__INSTRUCTIONS FOR THE TASK__:
Your answer should hold exactly the lines below from the line with "près d’Annecy ?" through the line with "auch noch bis Mitternacht hätte üben", both included, and no pictures at all.

------

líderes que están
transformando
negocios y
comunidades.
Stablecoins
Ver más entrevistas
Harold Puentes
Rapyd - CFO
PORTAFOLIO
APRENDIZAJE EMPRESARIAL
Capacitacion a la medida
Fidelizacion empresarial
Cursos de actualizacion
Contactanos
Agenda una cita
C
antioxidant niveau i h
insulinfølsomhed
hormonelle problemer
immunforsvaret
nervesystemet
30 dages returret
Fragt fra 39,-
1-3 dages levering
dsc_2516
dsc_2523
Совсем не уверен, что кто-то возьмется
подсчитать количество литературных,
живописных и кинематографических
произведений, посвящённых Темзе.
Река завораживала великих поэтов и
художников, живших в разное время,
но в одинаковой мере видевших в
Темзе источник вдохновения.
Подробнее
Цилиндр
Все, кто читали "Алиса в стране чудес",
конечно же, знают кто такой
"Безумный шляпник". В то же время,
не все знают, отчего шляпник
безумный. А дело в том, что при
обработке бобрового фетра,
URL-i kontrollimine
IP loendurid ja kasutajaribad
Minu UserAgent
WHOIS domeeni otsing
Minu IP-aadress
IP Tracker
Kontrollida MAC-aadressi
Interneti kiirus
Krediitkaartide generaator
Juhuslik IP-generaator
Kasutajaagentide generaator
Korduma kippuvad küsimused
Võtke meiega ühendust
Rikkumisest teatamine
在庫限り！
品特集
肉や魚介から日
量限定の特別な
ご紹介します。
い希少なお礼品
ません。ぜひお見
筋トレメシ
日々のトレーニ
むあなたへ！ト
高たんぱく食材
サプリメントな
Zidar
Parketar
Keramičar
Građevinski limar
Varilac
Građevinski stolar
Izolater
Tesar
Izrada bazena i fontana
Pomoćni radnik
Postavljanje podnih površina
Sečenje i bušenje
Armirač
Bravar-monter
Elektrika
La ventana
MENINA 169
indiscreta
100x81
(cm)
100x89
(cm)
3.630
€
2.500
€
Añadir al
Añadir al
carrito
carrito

------

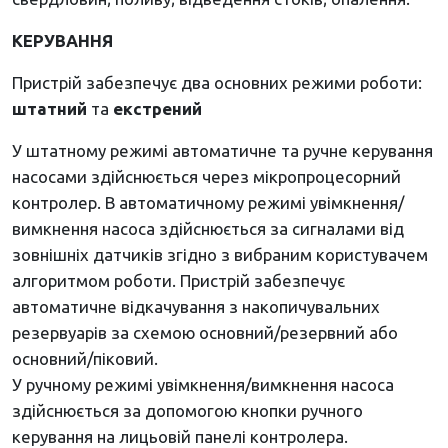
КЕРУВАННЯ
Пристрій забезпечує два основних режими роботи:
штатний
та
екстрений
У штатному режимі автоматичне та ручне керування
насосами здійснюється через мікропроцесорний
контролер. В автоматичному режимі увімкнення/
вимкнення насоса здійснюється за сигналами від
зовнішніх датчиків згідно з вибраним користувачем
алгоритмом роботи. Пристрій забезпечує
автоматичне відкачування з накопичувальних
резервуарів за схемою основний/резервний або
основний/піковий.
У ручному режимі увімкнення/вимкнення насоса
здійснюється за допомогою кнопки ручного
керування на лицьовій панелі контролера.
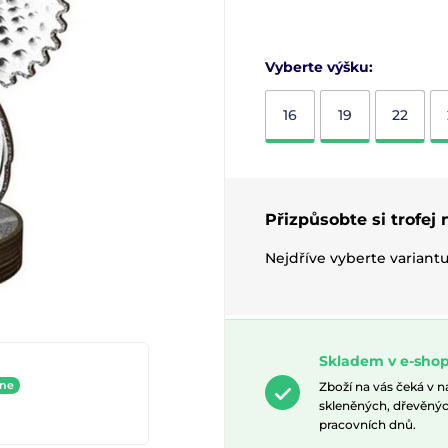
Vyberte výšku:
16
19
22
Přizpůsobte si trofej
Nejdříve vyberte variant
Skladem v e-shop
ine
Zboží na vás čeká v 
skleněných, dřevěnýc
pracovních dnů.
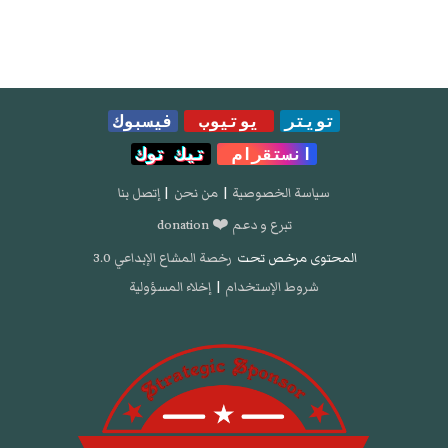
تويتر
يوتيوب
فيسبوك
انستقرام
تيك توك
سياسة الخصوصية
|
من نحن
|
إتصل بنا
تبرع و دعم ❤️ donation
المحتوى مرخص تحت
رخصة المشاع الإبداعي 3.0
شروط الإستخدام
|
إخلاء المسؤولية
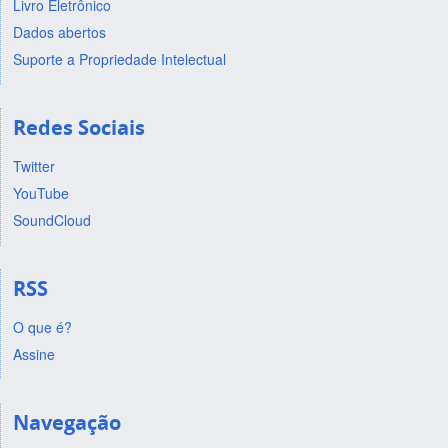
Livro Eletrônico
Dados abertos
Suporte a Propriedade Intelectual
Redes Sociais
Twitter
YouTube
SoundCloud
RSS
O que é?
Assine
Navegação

------

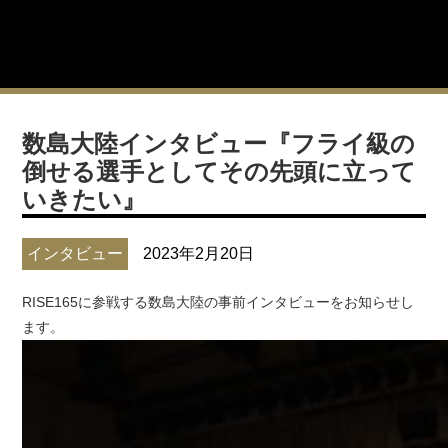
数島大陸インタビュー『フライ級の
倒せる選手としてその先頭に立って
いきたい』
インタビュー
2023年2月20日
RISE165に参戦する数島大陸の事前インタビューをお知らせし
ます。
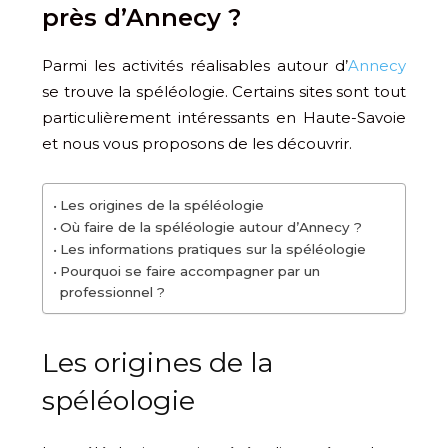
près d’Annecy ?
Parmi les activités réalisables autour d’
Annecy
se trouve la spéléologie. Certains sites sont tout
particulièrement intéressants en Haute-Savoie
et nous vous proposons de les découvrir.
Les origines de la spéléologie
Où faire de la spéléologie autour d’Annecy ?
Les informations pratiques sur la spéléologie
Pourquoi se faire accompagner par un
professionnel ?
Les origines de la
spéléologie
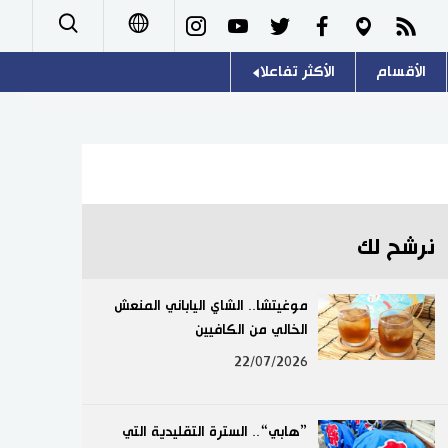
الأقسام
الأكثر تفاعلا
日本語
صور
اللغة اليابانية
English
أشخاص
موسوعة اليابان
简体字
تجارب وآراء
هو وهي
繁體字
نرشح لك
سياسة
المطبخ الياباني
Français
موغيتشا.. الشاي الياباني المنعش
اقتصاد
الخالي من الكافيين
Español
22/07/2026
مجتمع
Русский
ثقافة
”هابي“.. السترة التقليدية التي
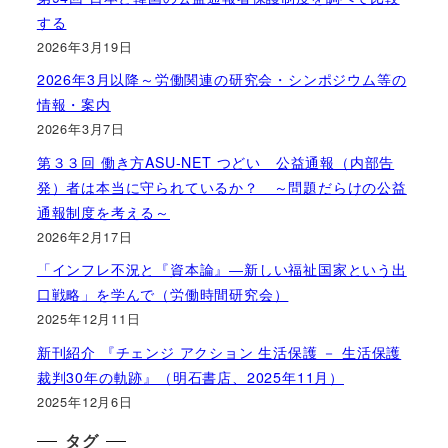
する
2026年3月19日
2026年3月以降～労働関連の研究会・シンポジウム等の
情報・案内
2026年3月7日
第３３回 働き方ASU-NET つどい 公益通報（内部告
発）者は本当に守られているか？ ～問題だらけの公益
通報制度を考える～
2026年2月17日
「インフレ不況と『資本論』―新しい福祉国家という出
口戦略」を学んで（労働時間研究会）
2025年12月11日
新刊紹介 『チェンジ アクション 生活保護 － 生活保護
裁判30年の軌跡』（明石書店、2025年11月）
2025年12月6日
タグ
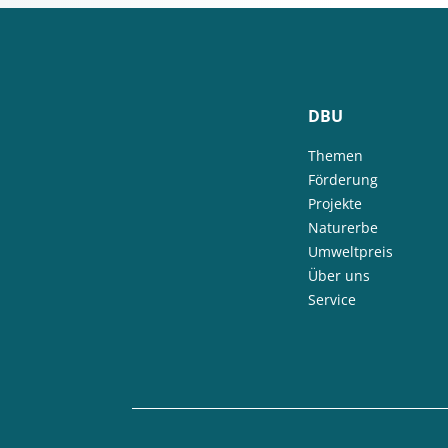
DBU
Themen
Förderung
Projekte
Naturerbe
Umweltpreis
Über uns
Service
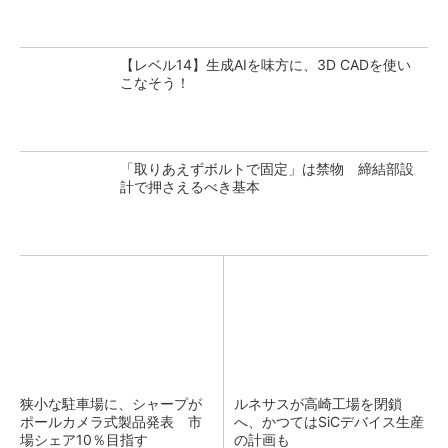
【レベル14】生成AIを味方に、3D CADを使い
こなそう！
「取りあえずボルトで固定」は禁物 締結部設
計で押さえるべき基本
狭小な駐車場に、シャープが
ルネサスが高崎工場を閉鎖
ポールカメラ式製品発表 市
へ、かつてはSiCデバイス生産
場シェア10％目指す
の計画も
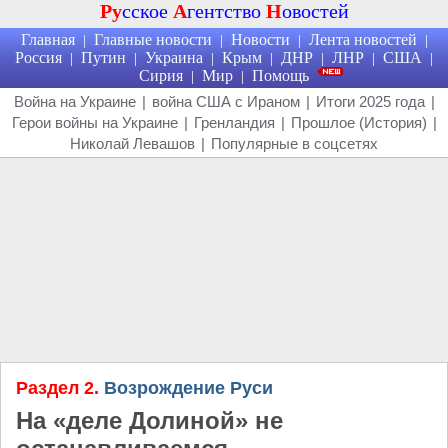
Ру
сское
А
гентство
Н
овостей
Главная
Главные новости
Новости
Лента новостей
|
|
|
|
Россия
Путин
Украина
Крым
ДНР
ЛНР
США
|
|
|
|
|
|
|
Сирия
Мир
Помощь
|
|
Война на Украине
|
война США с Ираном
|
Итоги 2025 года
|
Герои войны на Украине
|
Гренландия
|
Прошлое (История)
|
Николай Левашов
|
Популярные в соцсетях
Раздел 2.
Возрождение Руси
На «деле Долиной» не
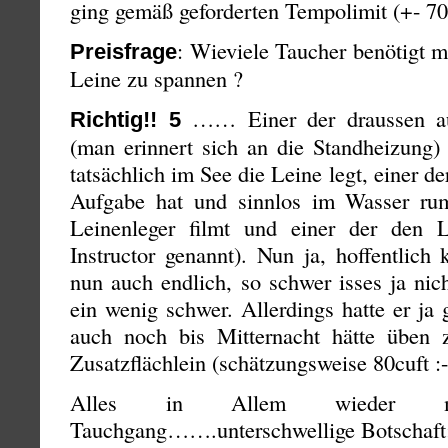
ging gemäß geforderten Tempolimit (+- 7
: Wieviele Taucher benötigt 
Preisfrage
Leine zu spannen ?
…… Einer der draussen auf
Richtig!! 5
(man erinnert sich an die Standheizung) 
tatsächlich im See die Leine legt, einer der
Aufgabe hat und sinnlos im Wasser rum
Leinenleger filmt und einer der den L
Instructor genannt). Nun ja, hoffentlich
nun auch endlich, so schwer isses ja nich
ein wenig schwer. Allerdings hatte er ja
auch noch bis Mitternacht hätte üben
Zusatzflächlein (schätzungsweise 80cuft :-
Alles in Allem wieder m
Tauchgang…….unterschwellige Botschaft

------

__WRITTEN SOLUTION__:
près d’Annecy ?
Parmi les activités réalisables autour d’
Annecy
se trouve la spéléologie. Certains sites sont tout
particulièrement intéressants en Haute-Savoie
et nous vous proposons de les découvrir.
Les origines de la spéléologie
Où faire de la spéléologie autour d’Annecy ?
Les informations pratiques sur la spéléologie
Pourquoi se faire accompagner par un
professionnel ?
Les origines de la
spéléologie
الأقسام
الأكثر تفاعلا
日本語
صور
اللغة اليابانية
English
أشخاص
موسوعة اليابان
简体字
تجارب وآراء
هو وهي
繁體字
نرشح لك
سياسة
المطبخ الياباني
Français
موغيتشا.. الشاي الياباني المنعش
اقتصاد
الخالي من الكافيين
Español
22/07/2026
مجتمع
Русский
ثقافة
”هابي“.. السترة التقليدية التي
する
2026年3月19日
2026年3月以降～労働関連の研究会・シンポジウム等の
情報・案内
2026年3月7日
第３３回 働き方ASU-NET つどい 公益通報（内部告
発）者は本当に守られているか？ ～問題だらけの公益
通報制度を考える～
2026年2月17日
「インフレ不況と『資本論』―新しい福祉国家という出
口戦略」を学んで（労働時間研究会）
2025年12月11日
新刊紹介 『チェンジ アクション 生活保護 － 生活保護
裁判30年の軌跡』（明石書店、2025年11月）
2025年12月6日
タグ
DBU
Themen
Förderung
Projekte
Naturerbe
Umweltpreis
Über uns
Service
【レベル14】生成AIを味方に、3D CADを使い
こなそう！
「取りあえずボルトで固定」は禁物 締結部設
計で押さえるべき基本
狭小な駐車場に、シャープが
ルネサスが高崎工場を閉鎖
ポールカメラ式製品発表 市
へ、かつてはSiCデバイス生産
場シェア10％目指す
の計画も
Ру
сское
А
гентство
Н
овостей
Главная
Главные новости
Новости
Лента новостей
|
|
|
|
Россия
Путин
Украина
Крым
ДНР
ЛНР
США
|
|
|
|
|
|
|
Сирия
Мир
Помощь
|
|
Война на Украине
|
война США с Ираном
|
Итоги 2025 года
|
Герои войны на Украине
|
Гренландия
|
Прошлое (История)
|
Николай Левашов
|
Популярные в соцсетях
Раздел 2.
Возрождение Руси
На «деле Долиной» не
ging gemäß geforderten Tempolimit (+- 7
: Wieviele Taucher benötigt 
Preisfrage
Leine zu spannen ?
…… Einer der draussen auf
Richtig!! 5
(man erinnert sich an die Standheizung) 
tatsächlich im See die Leine legt, einer der
Aufgabe hat und sinnlos im Wasser rum
Leinenleger filmt und einer der den L
Instructor genannt). Nun ja, hoffentlich
nun auch endlich, so schwer isses ja nich
ein wenig schwer. Allerdings hatte er ja
auch noch bis Mitternacht hätte üben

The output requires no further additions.